En esos momentos, la ciudad se revela de otra manera. La atención se centra en los detalles: alguien cruza la calle, un perro pasa corriendo, surge una nueva cafetería en la esquina y, de repente, el aire trae un aroma que nos transporta al pasado. A veces, desconectarse del mundo digital provoca ansiedad, pero más a menudo es una calma inesperada. Resulta que la vida que nos rodea es mucho más intensa de lo que deja ver una pantalla.
Hábitos familiares
Liliana y yo intentamos no mostrarle a nuestra hija nuestro apego al móvil. Queremos que nos vea leyendo un libro, no atrapados en el scroll infinito. Pero cuanto más tratamos de ocultar esta dependencia, más evidente se hace: nos descubrimos revisando el teléfono a escondidas, en el baño o detrás de la puerta, como si estuviéramos haciendo algo prohibido.
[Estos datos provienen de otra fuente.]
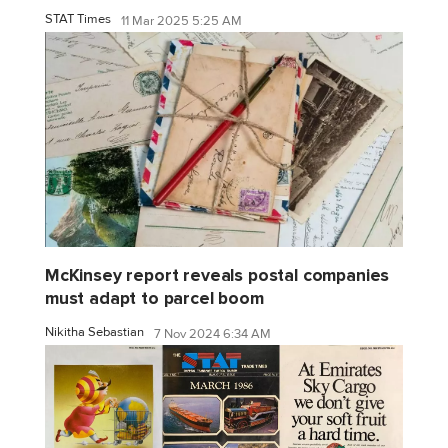
STAT Times
11 Mar 2025 5:25 AM
McKinsey report reveals postal companies
must adapt to parcel boom
Nikitha Sebastian
7 Nov 2024 6:34 AM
Nuestra hija crece en un mundo donde el smartphone es una parte inseparable de la vida cotidiana. Nosotros recordamos una época en la que internet solo estaba disponible en el ordenador y los móviles servían exclusivamente para llamar. Para ella, la realidad digital es la única posible. Por eso intentamos mostrarle que se puede vivir de otra manera, que los dispositivos no son el centro del universo.
Experiencia en Ávila
Nuestro primer intento de desintoxicación digital fue en Ávila en 2019. Esta ciudad amurallada y con atmósfera mística parecía el lugar perfecto para experimentarlo. Dejamos los teléfonos en casa, esperando que eso nos ayudara a conectar con el presente, o tal vez con algo más grande.
Resultó que la mano iba sola al bolsillo y las vibraciones fantasma recordaban la costumbre de estar siempre conectados. Tuvimos que preguntar direcciones a los transeúntes, mirar la hora en los relojes de la torre y leer las noticias en un periódico de papel durante el desayuno. Por la noche veíamos una película en la televisión, calculando los cortes de anuncios para ir a la cocina a tiempo. Era como volver al pasado y eso tenía su encanto. Decidimos repetir la experiencia, pero cada vez costaba más apartar el pensamiento: «¿Y si pasa algo?»
Vivir entre pantallas
Hubo un tiempo en que Internet era algo aparte, accesible solo desde el ordenador. Ahora está presente en todos los ámbitos de la vida y parece que la realidad solo existe entre pantallas. Noto que me cuesta más concentrarme: basta abrir un libro para que mi mente exija una nueva dosis de información, como si estuviera en redes sociales. Cada notificación es una pequeña dosis de dopamina, y renunciar a ese flujo es más difícil de lo que parece.
Seguimos buscando el equilibrio entre lo digital y lo real. Intentamos mostrarle a nuestra hija que se puede vivir de otra manera, que las experiencias verdaderas no dependen de la cantidad de ‘me gusta’ ni de los mensajes nuevos. Pero el combate con el hábito continúa, y cada día es un nuevo reto.